Hoeft and her team took MRI brain scans of each family member in the study—all participants were healthy and none had been diagnosed with depression—and examined voxels, or discrete units of volume, in the corticolimbic system. They found that the association between gray matter volume in the amygdala, anterior cingulate cortex, ventromedial prefrontal cortex and hippocampus (all parts of the corticolimbic system) was much greater in mother–daughter pairings than in any other parent–offspring pairing, which, in turn, may suggest a significant female-specific maternal transmission pattern in mood disorders like depression. “These results are truly interesting and exciting,” says Geneviève Piché, a professor in the department of psychoeducation and psychology at the Université du Québec en Outaouais who has studied a different aspect of the intergenerational transmission of depression, particularly the impact of environmental factors such as parental care and punitive behavior. “But we must remain cautious when we interpret these results,” she says. “For one, only 35 families were studied, and these were 35 healthy families. We cannot be certain that these results can be generalized to depressed families, per se. We’ll have to wait for future studies on depressed mothers and see if we get similar results.”

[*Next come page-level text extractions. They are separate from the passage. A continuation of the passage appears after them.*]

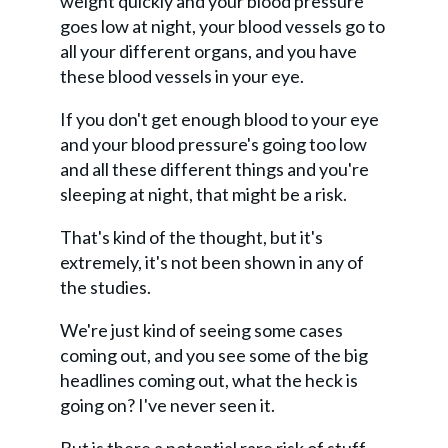
weight quickly and your blood pressure
goes low at night, your blood vessels go to
all your different organs, and you have
these blood vessels in your eye.
If you don't get enough blood to your eye
and your blood pressure's going too low
and all these different things and you're
sleeping at night, that might be a risk.
That's kind of the thought, but it's
extremely, it's not been shown in any of
the studies.
We're just kind of seeing some cases
coming out, and you see some of the big
headlines coming out, what the heck is
going on? I've never seen it.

And, as Hoeft notes, whereas the study does show intergenerational transmission patterns, it does not differentiate between the type of influence at hand: genetic, prenatal or postnatal impacts or some combination of the three could be responsible. “It’s not just one factor, it’s an accumulation of many risk factors that play a role or cause a child to develop depressive symptoms,” Piché adds. Hoeft’s team intends to address this limitation in a new study by examining MRI scans of parents and children in families that used different forms of in vitro fertilization.

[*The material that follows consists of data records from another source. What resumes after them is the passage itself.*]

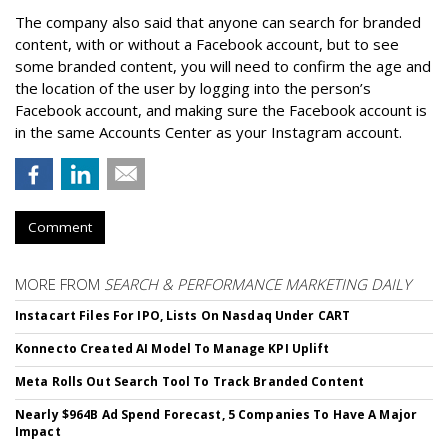
The company also said that an
yone can search for branded
content, with or without a Facebook account, but to see
some branded content, you will need to confirm the age and
the location of the user by logging into the person’s
Facebook account, and making sure the Facebook account is
in the same Accounts Center as your Instagram account.
Comment
MORE FROM
SEARCH & PERFORMANCE MARKETING DAILY
Instacart Files For IPO, Lists On Nasdaq Under CART
Konnecto Created AI Model To Manage KPI Uplift
Meta Rolls Out Search Tool To Track Branded Content
Nearly $964B Ad Spend Forecast, 5 Companies To Have A Major
Impact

The current study opens doors for future research as well. Hoeft is particularly excited about potentially applying this study’s design not only to other mental health conditions, such as autism, but also to forming a better understanding of our addiction and reward systems and even our language abilities (differentiating, for instance, between language, an innate ability that has existed throughout human history and presumably embedded in our genetics, and reading, a relatively far newer skill).
“And these results are also interesting from a preventive point of view,” Piché says, “because in the future it may help us identify and target girls that will be at higher risk of disorders like depression, and then be able to possibly prevent the development of depressive symptoms.”